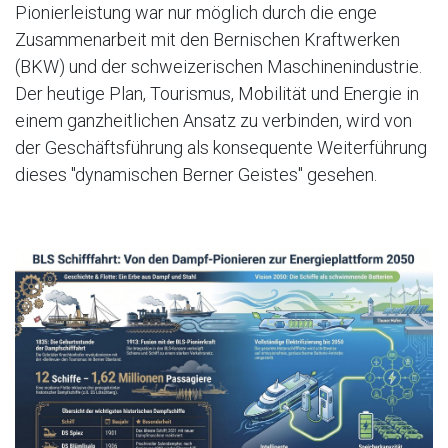
Pionierleistung war nur möglich durch die enge
Zusammenarbeit mit den Bernischen Kraftwerken
(BKW) und der schweizerischen Maschinenindustrie.
Der heutige Plan, Tourismus, Mobilität und Energie in
einem ganzheitlichen Ansatz zu verbinden, wird von
der Geschäftsführung als konsequente Weiterführung
dieses "dynamischen Berner Geistes" gesehen.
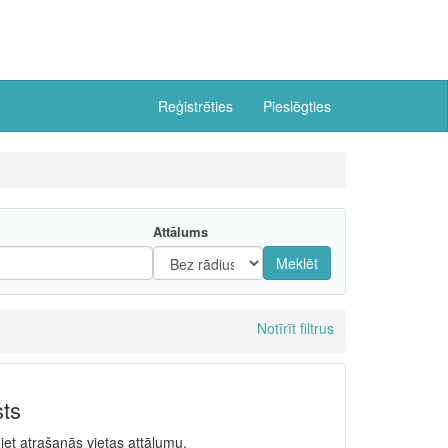
Reģistrēties
Pieslēgties
Attālums
Meklēt
Notīrīt filtrus
sts
niet atrašanās vietas attālumu.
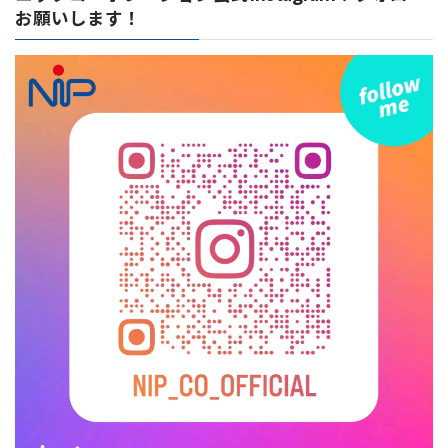
お願いします！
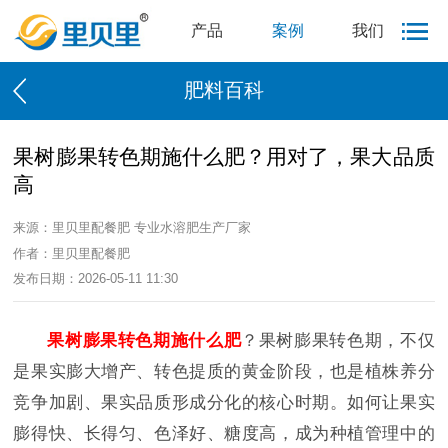
产品
案例
我们
肥料百科
果树膨果转色期施什么肥？用对了，果大品质
高
来源：里贝里配餐肥 专业水溶肥生产厂家
作者：里贝里配餐肥
发布日期：2026-05-11 11:30
果树膨果转色期施什么肥
？果树膨果转色期，不仅
是果实膨大增产、转色提质的黄金阶段，也是植株养分
竞争加剧、果实品质形成分化的核心时期。如何让果实
膨得快、长得匀、色泽好、糖度高，成为种植管理中的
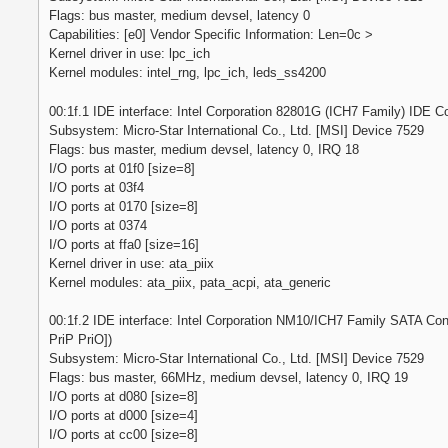
Flags: bus master, medium devsel, latency 0
Capabilities: [e0] Vendor Specific Information: Len=0c >
Kernel driver in use: lpc_ich
Kernel modules: intel_rng, lpc_ich, leds_ss4200
00:1f.1 IDE interface: Intel Corporation 82801G (ICH7 Family) IDE Con
Subsystem: Micro-Star International Co., Ltd. [MSI] Device 7529
Flags: bus master, medium devsel, latency 0, IRQ 18
I/O ports at 01f0 [size=8]
I/O ports at 03f4
I/O ports at 0170 [size=8]
I/O ports at 0374
I/O ports at ffa0 [size=16]
Kernel driver in use: ata_piix
Kernel modules: ata_piix, pata_acpi, ata_generic
00:1f.2 IDE interface: Intel Corporation NM10/ICH7 Family SATA Cont
PriP PriO])
Subsystem: Micro-Star International Co., Ltd. [MSI] Device 7529
Flags: bus master, 66MHz, medium devsel, latency 0, IRQ 19
I/O ports at d080 [size=8]
I/O ports at d000 [size=4]
I/O ports at cc00 [size=8]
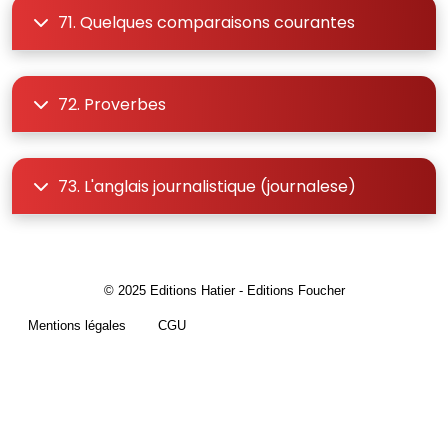
71. Quelques comparaisons courantes
72. Proverbes
73. L'anglais journalistique (journalese)
© 2025 Editions Hatier - Editions Foucher
Pied de page
Mentions légales
CGU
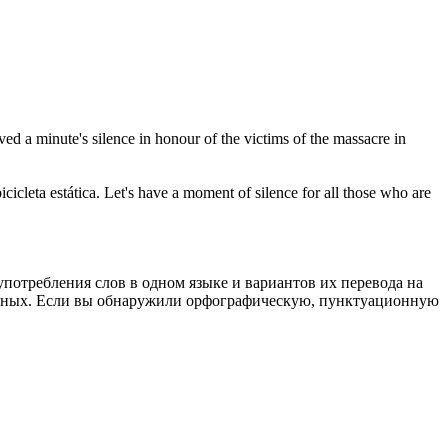
ved a minute's silence in honour of the victims of the massacre in
icleta estática.
Let's have a moment of
silence
for all those who are
употребления слов в одном языке и вариантов их перевода на
анных. Если вы обнаружили орфографическую, пунктуационную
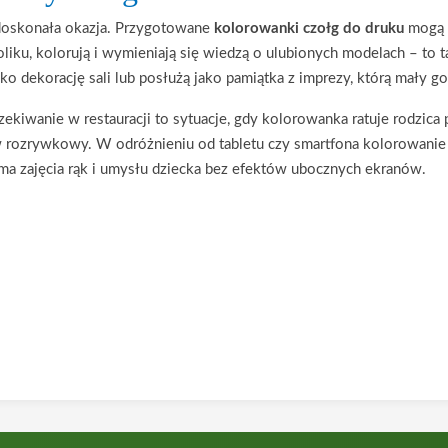
oskonała okazja. Przygotowane
kolorowanki czołg do druku
mogą 
liku, kolorują i wymieniają się wiedzą o ulubionych modelach – to 
ko dekorację sali lub posłużą jako pamiątka z imprezy, którą mały g
kiwanie w restauracji to sytuacje, gdy kolorowanka ratuje rodzica 
w rozrywkowy. W odróżnieniu od tabletu czy smartfona kolorowanie 
ma zajęcia rąk i umysłu dziecka bez efektów ubocznych ekranów.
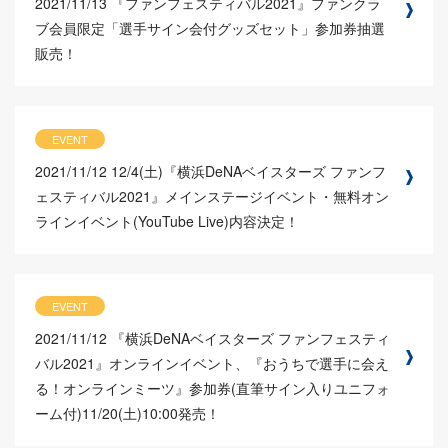
2021/11/13
『ファンフェスティバル2021』ファンクラ
ブ会員限定「選手サイン会付グッズセット」参加券抽選
販売！
EVENT
2021/11/12
12/4(土)『横浜DeNAベイスターズ ファンフ
ェスティバル2021』メインステージイベント・無料オン
ラインイベント(YouTube Live)内容決定！
EVENT
2021/11/12
『横浜DeNAベイスターズ ファンフェスティ
バル2021』オンラインイベント、『おうちで選手に会え
る！オンラインミーツ』参加券(直筆サイン入りユニフォ
ーム付)11/20(土)10:00発売！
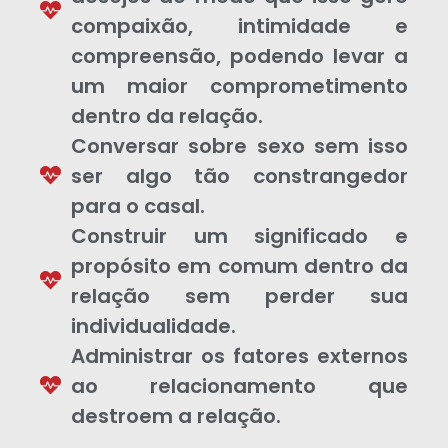
compaixão, intimidade e
compreensão, podendo levar a
um maior comprometimento
dentro da relação.
Conversar sobre sexo sem isso
ser algo tão constrangedor
para o casal.
Construir um significado e
propósito em comum dentro da
relação sem perder sua
individualidade.
Administrar os fatores externos
ao relacionamento que
destroem a relação.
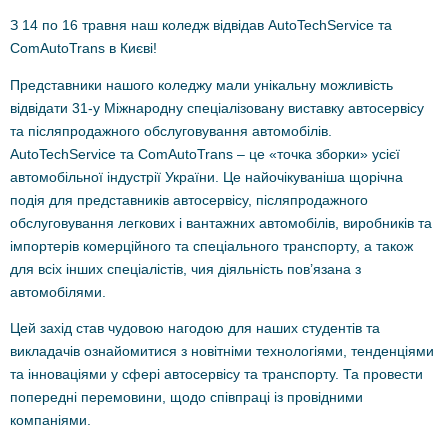
З 14 по 16 травня наш коледж відвідав AutoTechService та
ComAutoTrans в Києві!
Представники нашого коледжу мали унікальну можливість
відвідати 31-у Міжнародну спеціалізовану виставку автосервісу
та післяпродажного обслуговування автомобілів.
AutoTechService та ComAutoTrans – це «точка зборки» усієї
автомобільної індустрії України. Це найочікуваніша щорічна
подія для представників автосервісу, післяпродажного
обслуговування легкових і вантажних автомобілів, виробників та
імпортерів комерційного та спеціального транспорту, а також
для всіх інших спеціалістів, чия діяльність пов’язана з
автомобілями.
Цей захід став чудовою нагодою для наших студентів та
викладачів ознайомитися з новітніми технологіями, тенденціями
та інноваціями у сфері автосервісу та транспорту. Та провести
попередні перемовини, щодо співпраці із провідними
компаніями.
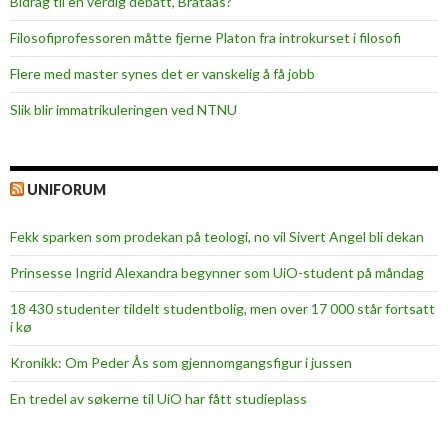
Bidrag til en verdig debatt, Brataas?
Filosofiprofessoren måtte fjerne Platon fra introkurset i filosofi
Flere med master synes det er vanskelig å få jobb
Slik blir immatrikuleringen ved NTNU
UNIFORUM
Fekk sparken som prodekan på teologi, no vil Sivert Angel bli dekan
Prinsesse Ingrid Alexandra begynner som UiO-student på måndag
18 430 studenter tildelt studentbolig, men over 17 000 står fortsatt
i kø
Kronikk: Om Peder Ås som gjennomgangsfigur i jussen
En tredel av søkerne til UiO har fått studieplass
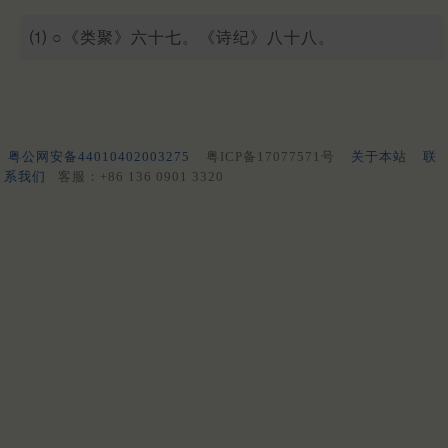
⑴ ○《类聚》六十七。《诗纪》八十八。
粤公网安备44010402003275
粤ICP备17077571号
关于本站
联
系我们
客服：+86 136 0901 3320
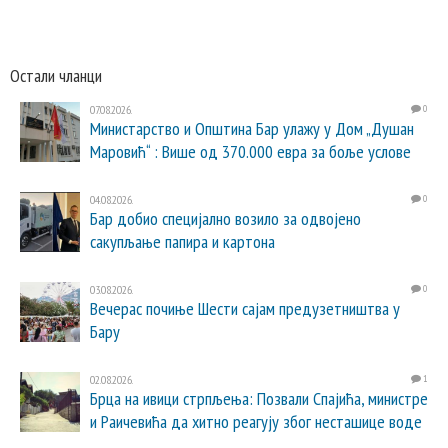
Остали чланци
07.08.2026.
0
Министарство и Општина Бар улажу у Дом „Душан
Маровић“ : Више од 370.000 евра за боље услове
04.08.2026.
0
Бар добио специјално возило за одвојено
сакупљање папира и картона
03.08.2026.
0
Вечерас почиње Шести сајам предузетништва у
Бару
02.08.2026.
1
Брца на ивици стрпљења: Позвали Спајића, министре
и Раичевића да хитно реагују због несташице воде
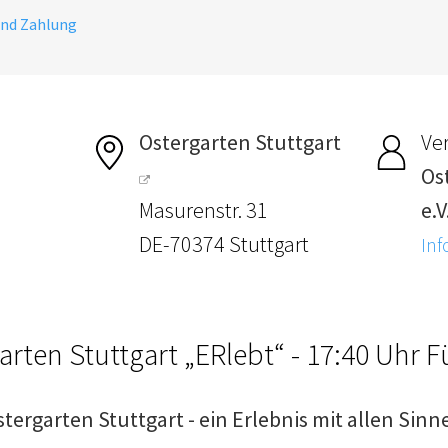
und Zahlung
Ostergarten Stuttgart
Ver
Os
Masurenstr. 31
e.V
DE-70374 Stuttgart
Inf
arten Stuttgart „ERlebt“ - 17:40 Uhr 
stergarten Stuttgart - ein Erlebnis mit allen Sinn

#####

**Exercise aim:** After locating the line containing "відвідати 31-у Міжнародну" in the entries above, return it and every line after it exactly, ending at the line containing "Fekk sparken som", without pictures.

**Response for this exercise:**
відвідати 31-у Міжнародну спеціалізовану виставку автосервісу
та післяпродажного обслуговування автомобілів.
AutoTechService та ComAutoTrans – це «точка зборки» усієї
автомобільної індустрії України. Це найочікуваніша щорічна
подія для представників автосервісу, післяпродажного
обслуговування легкових і вантажних автомобілів, виробників та
імпортерів комерційного та спеціального транспорту, а також
для всіх інших спеціалістів, чия діяльність пов’язана з
автомобілями.
Цей захід став чудовою нагодою для наших студентів та
викладачів ознайомитися з новітніми технологіями, тенденціями
та інноваціями у сфері автосервісу та транспорту. Та провести
попередні перемовини, щодо співпраці із провідними
компаніями.
Bidrag til en verdig debatt, Brataas?
Filosofiprofessoren måtte fjerne Platon fra introkurset i filosofi
Flere med master synes det er vanskelig å få jobb
Slik blir immatrikuleringen ved NTNU
UNIFORUM
Fekk sparken som prodekan på teologi, no vil Sivert Angel bli dekan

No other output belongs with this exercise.